◆ **TASK REQUIREMENTS**: Drop the pictures from the entries below, then reproduce the rest exactly.

◆ **MATERIAL TO PROCESS**:
*** Block opens ***

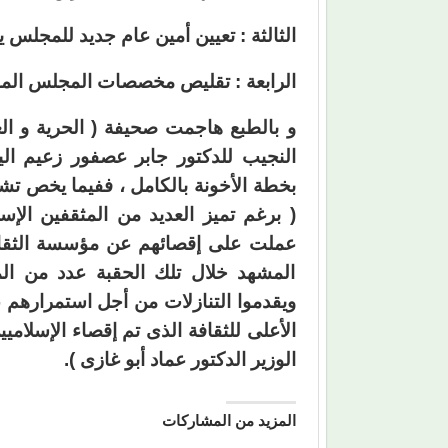
الثالثة : تعيين أمين عام جديد للمجلس ي
الرابعة : تقليص مخصصات المجلس المال
و بالطبع هاجمت صحيفة ( الحرية و العد
النجيب للدكتور جابر عصفور زعيم ال
بخطة الأخونة بالكامل ، ففيما يخص تش
( برغم تميز العديد من المثقفين الإ
المشهد خلال تلك الحقبة عدد من الم
ويقدموا التنازلات من أجل استمرارهم 
الأعلى للثقافة الذى تم إقصاء الإسلام
الوزير الدكتور عماد أبو غازى ).
المزيد من المشاركات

*** Block closes ***

◆ **SOLVED EXERCISE**:
الثالثة : تعيين أمين عام جديد للمجلس ي
الرابعة : تقليص مخصصات المجلس المال
و بالطبع هاجمت صحيفة ( الحرية و العد
النجيب للدكتور جابر عصفور زعيم ال
بخطة الأخونة بالكامل ، ففيما يخص تش
( برغم تميز العديد من المثقفين الإ
المشهد خلال تلك الحقبة عدد من الم
ويقدموا التنازلات من أجل استمرارهم 
الأعلى للثقافة الذى تم إقصاء الإسلام
الوزير الدكتور عماد أبو غازى ).
المزيد من المشاركات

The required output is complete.